▶ Instructions for the task: Collect all lines containing the word "kebersihan" from the data.
(Beginning of Material for the task)
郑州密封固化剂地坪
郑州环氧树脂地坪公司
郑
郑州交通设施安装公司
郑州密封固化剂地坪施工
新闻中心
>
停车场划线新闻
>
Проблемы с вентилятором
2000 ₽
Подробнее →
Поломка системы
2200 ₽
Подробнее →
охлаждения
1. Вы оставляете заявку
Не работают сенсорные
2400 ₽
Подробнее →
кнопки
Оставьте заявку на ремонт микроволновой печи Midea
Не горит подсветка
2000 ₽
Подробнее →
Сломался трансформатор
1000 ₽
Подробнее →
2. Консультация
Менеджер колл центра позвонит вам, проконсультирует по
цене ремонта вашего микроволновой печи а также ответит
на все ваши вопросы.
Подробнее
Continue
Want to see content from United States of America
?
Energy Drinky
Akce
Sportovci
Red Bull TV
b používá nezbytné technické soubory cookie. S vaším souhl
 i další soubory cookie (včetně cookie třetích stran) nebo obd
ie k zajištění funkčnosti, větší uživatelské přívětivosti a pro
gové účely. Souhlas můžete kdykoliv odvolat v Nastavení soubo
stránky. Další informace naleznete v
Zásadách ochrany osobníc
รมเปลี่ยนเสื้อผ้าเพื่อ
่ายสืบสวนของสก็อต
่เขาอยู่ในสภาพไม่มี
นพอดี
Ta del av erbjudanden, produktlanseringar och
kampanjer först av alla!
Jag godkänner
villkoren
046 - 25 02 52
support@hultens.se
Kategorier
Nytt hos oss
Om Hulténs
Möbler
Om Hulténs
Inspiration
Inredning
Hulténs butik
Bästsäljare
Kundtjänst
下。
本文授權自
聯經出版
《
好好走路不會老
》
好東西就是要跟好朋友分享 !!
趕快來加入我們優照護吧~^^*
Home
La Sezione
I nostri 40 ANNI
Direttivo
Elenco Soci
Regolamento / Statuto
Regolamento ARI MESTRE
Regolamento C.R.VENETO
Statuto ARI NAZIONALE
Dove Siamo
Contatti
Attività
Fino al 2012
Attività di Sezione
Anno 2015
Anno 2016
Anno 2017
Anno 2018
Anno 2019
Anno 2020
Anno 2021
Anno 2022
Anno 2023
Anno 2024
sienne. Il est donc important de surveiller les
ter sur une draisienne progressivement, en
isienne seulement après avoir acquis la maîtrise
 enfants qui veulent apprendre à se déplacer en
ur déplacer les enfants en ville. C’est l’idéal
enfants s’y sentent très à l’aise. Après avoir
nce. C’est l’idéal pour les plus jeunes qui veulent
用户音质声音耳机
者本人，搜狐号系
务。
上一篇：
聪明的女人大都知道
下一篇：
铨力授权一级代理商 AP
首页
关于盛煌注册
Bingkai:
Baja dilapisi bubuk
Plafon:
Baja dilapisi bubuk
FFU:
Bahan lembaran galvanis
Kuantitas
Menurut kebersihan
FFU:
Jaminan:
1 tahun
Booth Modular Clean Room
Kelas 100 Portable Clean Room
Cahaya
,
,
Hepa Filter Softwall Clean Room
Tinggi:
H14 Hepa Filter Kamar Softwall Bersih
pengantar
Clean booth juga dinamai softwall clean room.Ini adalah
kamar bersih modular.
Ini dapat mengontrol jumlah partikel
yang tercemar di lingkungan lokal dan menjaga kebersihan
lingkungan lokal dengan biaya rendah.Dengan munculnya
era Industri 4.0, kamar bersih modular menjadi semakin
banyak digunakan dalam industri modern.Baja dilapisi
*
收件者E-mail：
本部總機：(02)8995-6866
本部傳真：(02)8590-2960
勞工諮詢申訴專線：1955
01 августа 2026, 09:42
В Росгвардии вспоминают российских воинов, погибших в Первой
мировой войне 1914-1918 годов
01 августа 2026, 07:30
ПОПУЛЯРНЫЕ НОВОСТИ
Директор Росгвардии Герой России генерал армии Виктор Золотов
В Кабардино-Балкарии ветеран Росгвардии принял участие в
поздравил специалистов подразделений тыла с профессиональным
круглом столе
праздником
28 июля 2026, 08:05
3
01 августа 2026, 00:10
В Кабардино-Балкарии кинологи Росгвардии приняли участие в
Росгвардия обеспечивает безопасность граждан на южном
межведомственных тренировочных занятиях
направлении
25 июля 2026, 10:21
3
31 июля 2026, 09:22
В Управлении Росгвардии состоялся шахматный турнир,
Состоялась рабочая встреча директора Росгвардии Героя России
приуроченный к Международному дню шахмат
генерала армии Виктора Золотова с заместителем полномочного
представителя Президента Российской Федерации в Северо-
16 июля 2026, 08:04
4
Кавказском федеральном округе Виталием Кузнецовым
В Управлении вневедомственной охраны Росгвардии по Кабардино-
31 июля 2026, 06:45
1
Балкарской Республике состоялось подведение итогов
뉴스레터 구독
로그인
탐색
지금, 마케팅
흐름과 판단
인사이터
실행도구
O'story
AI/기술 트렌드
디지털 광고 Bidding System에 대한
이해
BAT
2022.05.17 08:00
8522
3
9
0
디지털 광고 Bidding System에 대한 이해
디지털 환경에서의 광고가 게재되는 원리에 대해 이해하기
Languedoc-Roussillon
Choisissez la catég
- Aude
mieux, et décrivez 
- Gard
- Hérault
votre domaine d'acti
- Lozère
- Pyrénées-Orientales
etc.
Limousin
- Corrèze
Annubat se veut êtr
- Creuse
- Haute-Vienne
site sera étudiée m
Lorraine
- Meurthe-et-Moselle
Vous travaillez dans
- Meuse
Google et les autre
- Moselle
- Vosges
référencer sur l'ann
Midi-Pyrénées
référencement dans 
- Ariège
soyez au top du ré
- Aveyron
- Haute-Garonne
(End of Material for the task)
▶ Result of the exercise:
Menurut kebersihan
yang tercemar di lingkungan lokal dan menjaga kebersihan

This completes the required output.